We had really interesting preliminary data on CK levels. And then of course, we're going to be looking at a panoply of functional data as well. And we really need to talk through the FDA what they would expect. And then we also need to do something else. We need to make sure that we're thoughtful again beyond the FDA out to Europe and to South America and to Asia and Africa and Middle East and like and really be thoughtful about a program that's sufficiently robust and it's fit for purpose around the world.
While at the same time not overburdening ourselves in a way that slows the program down because as we all know the community is waiting.
Okay. And then another question is regarding the manufacturing again. Just wondering how many patients you can dose with 1 lot of GMP production from Nationwide Children's Hospital?
I'm going to turn that over to Doctor. Rodino Klapac, who I'm sure can answer that more robustly than I can answer it.
We have planned the GMP production to be able to service the number of patients in the planned Cohort C trial. It's expandable to be able to meet those demands.
Sorry, just so one lot, just wanted to make sure I understand correct. So one lot of production, is that enough for 6 patient or 4 patient?
It's enough for the Cohort C trial as planned.
Okay. So one lot is enough for 24 patient?
It wouldn't be 24 just so we're clear because remember
12 patient. Yes. Yes. Yes. Yes.
Yes.
Yes. Yes. Yes. Yes.
Update regarding the Braemobile, are you planning I would assume at some stage you will use the commercial product with the collaboration with Brammer Bio, right? Just wondering like at what stage you will start to use their product and then do the comparison in terms of the dosing commercial versus GMP grade even though it's different commercial and clinical grade?

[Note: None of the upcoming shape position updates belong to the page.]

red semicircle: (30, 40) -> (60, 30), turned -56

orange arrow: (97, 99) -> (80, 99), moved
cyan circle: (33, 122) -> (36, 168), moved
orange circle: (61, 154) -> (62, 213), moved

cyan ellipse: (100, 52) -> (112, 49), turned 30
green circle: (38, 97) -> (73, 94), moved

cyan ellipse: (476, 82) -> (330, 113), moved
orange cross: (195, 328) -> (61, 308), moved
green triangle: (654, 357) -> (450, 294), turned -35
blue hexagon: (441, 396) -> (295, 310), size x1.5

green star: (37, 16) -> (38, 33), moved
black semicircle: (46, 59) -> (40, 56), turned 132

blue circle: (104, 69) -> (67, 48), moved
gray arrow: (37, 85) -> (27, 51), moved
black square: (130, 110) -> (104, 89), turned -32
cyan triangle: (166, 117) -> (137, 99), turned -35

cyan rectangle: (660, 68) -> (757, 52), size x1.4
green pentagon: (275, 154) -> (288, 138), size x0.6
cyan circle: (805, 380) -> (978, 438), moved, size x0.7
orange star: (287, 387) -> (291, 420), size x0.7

Excellent. So I can't give a precise date. I can tell you we're working diligently with Brammer on the tech transfer and the buildup. The study will commence and the initial patients will all be dosed on clinical supply from Nationwide Children's Hospital. We will be able to dose with commercial supply next year.
So there's an opportunity. As I've mentioned, there will be all subject to additional discussions with the FDA, a number of different potential cohorts that we're going to have along the way to the approval of the therapy and we can dose one of those cohorts with commercial product. And certainly we have at 1 year, we'll have a crossover where all of the placebo patients will have the opportunity to get on gene therapy off of placebo and the commercial supply will be available for that.

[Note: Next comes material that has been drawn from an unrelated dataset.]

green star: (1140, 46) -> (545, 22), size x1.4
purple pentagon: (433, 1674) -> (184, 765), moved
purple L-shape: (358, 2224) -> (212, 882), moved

And our next question comes from line of Joseph Schwartz from Leerink Partners. Your line is now open.
Hey, Doug. Thanks for taking the follow-up. Just switching gears a little bit. So the other program Limb Girdle, the first program is scheduled to initiate sometime this quarter. Just wondering if today's announcement has any impact to that program at all?
And if that will be a wait and see approach or if that's on cruise control mode at this point? Thanks.
Well, these are early days, so I don't want to overstate things. I can tell you the clinical hold is very specific to our program with micro dystrophin. We don't have any lot associated with the Limb Girdle program that have been out of spec in any way. Awesome.
Thanks for taking the follow-up.
Thank you so much.
And I'm currently seeing no further questions. I would now like to turn the call back to Doug Ingram for any closing remarks.
Well, thank you again all of you for joining us on the call this evening. We look forward to your participation in our Q2 earnings call scheduled for Wednesday, August 8, 2018 at 4:30 pm Eastern Time. Have a good evening.
Ladies and gentlemen, thank you for your participation in today's conference. This concludes today's program and you may all disconnect. Everyone have a great day.